▸ **Activity**
Taking the entries below from the top, restate each line exactly and end with the line containing "កងទ័ពជើងគោក".

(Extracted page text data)
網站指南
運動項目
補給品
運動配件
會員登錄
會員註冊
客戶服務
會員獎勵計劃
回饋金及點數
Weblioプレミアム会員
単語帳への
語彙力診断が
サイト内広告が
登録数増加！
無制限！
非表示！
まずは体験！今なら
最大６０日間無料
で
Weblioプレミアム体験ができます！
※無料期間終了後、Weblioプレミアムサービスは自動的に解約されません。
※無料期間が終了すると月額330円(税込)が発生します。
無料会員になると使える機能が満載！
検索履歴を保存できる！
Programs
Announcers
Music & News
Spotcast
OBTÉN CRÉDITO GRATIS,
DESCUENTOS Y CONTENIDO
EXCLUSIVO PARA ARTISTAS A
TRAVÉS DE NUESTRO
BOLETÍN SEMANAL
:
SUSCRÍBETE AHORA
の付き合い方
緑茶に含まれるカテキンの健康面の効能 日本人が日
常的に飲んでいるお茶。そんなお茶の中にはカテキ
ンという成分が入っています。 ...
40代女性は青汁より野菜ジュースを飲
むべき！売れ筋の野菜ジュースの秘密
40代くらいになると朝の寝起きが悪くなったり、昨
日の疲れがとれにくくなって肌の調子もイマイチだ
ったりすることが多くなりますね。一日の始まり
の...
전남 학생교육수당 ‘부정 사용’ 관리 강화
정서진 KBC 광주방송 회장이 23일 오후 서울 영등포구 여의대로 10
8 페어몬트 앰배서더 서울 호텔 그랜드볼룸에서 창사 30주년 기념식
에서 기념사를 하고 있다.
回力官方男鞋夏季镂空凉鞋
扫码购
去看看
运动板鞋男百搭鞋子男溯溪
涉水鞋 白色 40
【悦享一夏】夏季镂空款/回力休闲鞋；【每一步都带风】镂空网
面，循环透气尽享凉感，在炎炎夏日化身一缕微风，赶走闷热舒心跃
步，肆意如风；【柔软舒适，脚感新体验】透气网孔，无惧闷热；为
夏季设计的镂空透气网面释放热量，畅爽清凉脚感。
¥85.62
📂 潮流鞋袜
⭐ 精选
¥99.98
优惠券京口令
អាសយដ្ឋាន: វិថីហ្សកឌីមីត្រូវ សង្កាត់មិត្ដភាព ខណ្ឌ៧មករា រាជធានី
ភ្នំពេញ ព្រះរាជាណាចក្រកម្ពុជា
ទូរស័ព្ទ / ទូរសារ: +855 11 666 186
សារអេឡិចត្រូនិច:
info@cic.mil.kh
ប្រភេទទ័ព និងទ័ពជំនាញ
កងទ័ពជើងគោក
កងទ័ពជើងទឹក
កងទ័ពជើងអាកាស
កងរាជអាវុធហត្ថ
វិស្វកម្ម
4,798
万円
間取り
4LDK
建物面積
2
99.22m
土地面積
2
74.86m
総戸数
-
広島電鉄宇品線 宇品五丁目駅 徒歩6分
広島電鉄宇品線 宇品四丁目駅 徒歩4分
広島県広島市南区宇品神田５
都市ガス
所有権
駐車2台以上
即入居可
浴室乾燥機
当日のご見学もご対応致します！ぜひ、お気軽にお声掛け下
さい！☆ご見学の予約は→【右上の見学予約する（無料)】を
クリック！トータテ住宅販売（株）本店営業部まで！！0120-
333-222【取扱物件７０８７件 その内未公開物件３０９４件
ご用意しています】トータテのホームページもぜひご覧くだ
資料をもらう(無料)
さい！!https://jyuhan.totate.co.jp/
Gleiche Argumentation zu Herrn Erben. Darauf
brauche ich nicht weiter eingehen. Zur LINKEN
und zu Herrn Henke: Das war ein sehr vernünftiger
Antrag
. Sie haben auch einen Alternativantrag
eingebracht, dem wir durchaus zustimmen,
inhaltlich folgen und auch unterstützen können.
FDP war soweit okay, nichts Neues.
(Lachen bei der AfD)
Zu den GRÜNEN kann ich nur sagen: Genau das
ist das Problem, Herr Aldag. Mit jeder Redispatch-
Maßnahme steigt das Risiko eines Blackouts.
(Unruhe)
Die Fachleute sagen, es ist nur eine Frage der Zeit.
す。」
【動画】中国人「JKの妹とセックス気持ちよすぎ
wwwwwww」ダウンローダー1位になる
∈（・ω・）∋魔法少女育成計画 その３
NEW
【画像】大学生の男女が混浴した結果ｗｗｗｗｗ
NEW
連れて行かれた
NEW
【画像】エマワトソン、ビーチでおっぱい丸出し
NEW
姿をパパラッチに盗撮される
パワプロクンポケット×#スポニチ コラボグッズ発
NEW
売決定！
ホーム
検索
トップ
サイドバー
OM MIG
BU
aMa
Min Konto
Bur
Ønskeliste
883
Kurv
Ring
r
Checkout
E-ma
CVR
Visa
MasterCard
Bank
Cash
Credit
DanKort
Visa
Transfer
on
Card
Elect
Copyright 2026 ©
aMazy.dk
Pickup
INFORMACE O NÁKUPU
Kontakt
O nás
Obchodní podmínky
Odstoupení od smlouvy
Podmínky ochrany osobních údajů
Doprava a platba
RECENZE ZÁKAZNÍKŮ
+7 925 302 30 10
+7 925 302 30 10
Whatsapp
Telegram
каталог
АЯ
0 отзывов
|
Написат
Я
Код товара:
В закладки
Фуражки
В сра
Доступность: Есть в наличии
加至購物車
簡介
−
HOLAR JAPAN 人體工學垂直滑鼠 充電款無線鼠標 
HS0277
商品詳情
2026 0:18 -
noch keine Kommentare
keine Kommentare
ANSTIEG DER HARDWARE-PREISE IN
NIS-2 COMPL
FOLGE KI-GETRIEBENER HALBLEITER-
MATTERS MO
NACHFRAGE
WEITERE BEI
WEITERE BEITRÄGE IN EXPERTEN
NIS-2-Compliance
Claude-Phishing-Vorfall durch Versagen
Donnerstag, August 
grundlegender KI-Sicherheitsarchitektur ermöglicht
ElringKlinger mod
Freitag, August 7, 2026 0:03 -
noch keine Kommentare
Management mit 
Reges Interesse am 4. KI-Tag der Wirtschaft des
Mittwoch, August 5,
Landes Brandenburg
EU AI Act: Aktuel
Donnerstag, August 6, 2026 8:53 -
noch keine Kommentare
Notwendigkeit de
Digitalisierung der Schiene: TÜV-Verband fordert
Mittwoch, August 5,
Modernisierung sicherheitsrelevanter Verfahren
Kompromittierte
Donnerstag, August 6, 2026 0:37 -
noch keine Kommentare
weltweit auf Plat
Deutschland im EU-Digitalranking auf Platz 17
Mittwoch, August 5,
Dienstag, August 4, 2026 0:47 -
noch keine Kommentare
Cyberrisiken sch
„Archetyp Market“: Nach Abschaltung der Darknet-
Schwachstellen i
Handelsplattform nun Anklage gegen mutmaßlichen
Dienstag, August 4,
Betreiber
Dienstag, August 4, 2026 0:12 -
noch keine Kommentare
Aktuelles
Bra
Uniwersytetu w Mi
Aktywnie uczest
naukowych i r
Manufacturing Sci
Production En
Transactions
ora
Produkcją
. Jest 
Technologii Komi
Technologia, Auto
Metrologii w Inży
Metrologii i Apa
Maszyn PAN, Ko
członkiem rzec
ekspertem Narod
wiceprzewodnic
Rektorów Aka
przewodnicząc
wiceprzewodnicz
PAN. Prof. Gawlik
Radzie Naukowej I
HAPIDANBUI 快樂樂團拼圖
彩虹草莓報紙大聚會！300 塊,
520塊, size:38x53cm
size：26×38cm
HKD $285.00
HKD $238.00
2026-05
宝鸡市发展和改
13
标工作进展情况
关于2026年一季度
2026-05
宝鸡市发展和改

▸ **Output below**
網站指南
運動項目
補給品
運動配件
會員登錄
會員註冊
客戶服務
會員獎勵計劃
回饋金及點數
Weblioプレミアム会員
単語帳への
語彙力診断が
サイト内広告が
登録数増加！
無制限！
非表示！
まずは体験！今なら
最大６０日間無料
で
Weblioプレミアム体験ができます！
※無料期間終了後、Weblioプレミアムサービスは自動的に解約されません。
※無料期間が終了すると月額330円(税込)が発生します。
無料会員になると使える機能が満載！
検索履歴を保存できる！
Programs
Announcers
Music & News
Spotcast
OBTÉN CRÉDITO GRATIS,
DESCUENTOS Y CONTENIDO
EXCLUSIVO PARA ARTISTAS A
TRAVÉS DE NUESTRO
BOLETÍN SEMANAL
:
SUSCRÍBETE AHORA
の付き合い方
緑茶に含まれるカテキンの健康面の効能 日本人が日
常的に飲んでいるお茶。そんなお茶の中にはカテキ
ンという成分が入っています。 ...
40代女性は青汁より野菜ジュースを飲
むべき！売れ筋の野菜ジュースの秘密
40代くらいになると朝の寝起きが悪くなったり、昨
日の疲れがとれにくくなって肌の調子もイマイチだ
ったりすることが多くなりますね。一日の始まり
の...
전남 학생교육수당 ‘부정 사용’ 관리 강화
정서진 KBC 광주방송 회장이 23일 오후 서울 영등포구 여의대로 10
8 페어몬트 앰배서더 서울 호텔 그랜드볼룸에서 창사 30주년 기념식
에서 기념사를 하고 있다.
回力官方男鞋夏季镂空凉鞋
扫码购
去看看
运动板鞋男百搭鞋子男溯溪
涉水鞋 白色 40
【悦享一夏】夏季镂空款/回力休闲鞋；【每一步都带风】镂空网
面，循环透气尽享凉感，在炎炎夏日化身一缕微风，赶走闷热舒心跃
步，肆意如风；【柔软舒适，脚感新体验】透气网孔，无惧闷热；为
夏季设计的镂空透气网面释放热量，畅爽清凉脚感。
¥85.62
📂 潮流鞋袜
⭐ 精选
¥99.98
优惠券京口令
អាសយដ្ឋាន: វិថីហ្សកឌីមីត្រូវ សង្កាត់មិត្ដភាព ខណ្ឌ៧មករា រាជធានី
ភ្នំពេញ ព្រះរាជាណាចក្រកម្ពុជា
ទូរស័ព្ទ / ទូរសារ: +855 11 666 186
សារអេឡិចត្រូនិច:
info@cic.mil.kh
ប្រភេទទ័ព និងទ័ពជំនាញ
កងទ័ពជើងគោក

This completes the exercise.